Она разогнулась, облокотилась на спинку кровати и стала наблюдать за Озирским, который в этот момент потерял сознание.
Внезапно на крыльце и на веранде раздались чьи-то громкие шаги, а потом хлопнул выстрел. Али услышал его и понял, что случилось невероятное – их обнаружили. Кто эти люди, сколько их, он уже не успел подумать, потому что дверь с грохотом и визгом распахнулась.
Сначала в комнату упал, удавшись затылком о дощатый пол. Рафхат Хафизов. Его череп был в двух местах пробит пулями, а полосатая рубаха залита кровью. Во дворе вовсю стрекотали автоматные очереди, звенели разбитые стёкла, орали потревоженные птицы.

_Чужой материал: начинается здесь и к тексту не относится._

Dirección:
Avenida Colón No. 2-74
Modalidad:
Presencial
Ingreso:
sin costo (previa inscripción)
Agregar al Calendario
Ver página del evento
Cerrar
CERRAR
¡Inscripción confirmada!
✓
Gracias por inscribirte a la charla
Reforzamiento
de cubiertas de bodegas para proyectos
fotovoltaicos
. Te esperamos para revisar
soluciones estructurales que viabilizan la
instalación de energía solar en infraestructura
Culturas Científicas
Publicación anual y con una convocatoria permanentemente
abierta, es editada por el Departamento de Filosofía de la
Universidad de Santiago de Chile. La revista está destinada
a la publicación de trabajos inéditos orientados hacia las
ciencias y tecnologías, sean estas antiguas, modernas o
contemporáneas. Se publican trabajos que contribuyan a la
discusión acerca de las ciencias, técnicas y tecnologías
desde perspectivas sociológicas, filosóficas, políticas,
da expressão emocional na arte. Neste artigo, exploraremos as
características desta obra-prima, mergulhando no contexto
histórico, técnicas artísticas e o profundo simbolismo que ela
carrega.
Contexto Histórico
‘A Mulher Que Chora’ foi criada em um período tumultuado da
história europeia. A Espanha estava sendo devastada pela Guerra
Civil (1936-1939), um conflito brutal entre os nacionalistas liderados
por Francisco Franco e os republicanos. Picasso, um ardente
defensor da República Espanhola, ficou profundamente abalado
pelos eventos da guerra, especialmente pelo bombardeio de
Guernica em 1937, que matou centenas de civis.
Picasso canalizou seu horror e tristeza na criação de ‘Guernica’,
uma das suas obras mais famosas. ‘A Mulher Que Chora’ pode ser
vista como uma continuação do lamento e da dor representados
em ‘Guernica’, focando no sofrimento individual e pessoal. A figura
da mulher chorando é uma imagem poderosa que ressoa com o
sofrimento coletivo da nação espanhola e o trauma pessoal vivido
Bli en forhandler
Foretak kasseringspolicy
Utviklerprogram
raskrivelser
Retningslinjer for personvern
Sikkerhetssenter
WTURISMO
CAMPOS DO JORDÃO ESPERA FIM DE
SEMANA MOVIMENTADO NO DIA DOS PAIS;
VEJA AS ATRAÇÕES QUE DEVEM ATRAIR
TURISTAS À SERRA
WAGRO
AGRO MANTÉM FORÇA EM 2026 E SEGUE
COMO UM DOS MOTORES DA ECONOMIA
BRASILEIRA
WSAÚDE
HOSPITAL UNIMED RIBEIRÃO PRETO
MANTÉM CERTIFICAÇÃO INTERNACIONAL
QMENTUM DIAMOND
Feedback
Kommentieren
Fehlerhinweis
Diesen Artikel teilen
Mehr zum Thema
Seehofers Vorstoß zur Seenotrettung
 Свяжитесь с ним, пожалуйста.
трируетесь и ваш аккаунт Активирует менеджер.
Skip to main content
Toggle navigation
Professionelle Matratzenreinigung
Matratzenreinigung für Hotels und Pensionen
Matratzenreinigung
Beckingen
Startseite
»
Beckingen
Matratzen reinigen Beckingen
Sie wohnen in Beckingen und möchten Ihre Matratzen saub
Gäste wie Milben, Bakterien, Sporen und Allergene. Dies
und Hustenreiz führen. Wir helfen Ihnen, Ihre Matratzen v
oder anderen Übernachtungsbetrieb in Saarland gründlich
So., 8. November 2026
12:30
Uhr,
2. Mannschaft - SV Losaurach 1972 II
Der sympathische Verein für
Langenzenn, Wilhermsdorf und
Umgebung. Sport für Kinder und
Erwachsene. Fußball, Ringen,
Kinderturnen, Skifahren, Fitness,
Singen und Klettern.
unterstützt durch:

Потом коротко, надрывно вскрикнул Краснопёров, шофёр и телохранитель Норы Келль. А дальше в комнате вдруг появился эсесовец в полной форме, в фуражке с высокой тульёй и погонами генерала, но в руке он держал английский «браунинг». На шее у него болтался родной «калаш», и карманы плаща оттопыривались под тяжестью гранат-лимонок.
За ним влетел чернявый, парень с прилипшими ко лбу колечками волос и бешено сверкающими раскосыми глазами. Он был весь в коже, и яркий электрический свет вспыхнул на ней, как и на плаще эсесовца. Всё это было похоже на жуткий бред, но Мамедов понимал, что проиграл наяву. Обоих он прекрасно знал, но никак не мог вспомнить, кто это такие. В любом случае в них нужно было стрелять, и рука сама нырнула за пистолетом.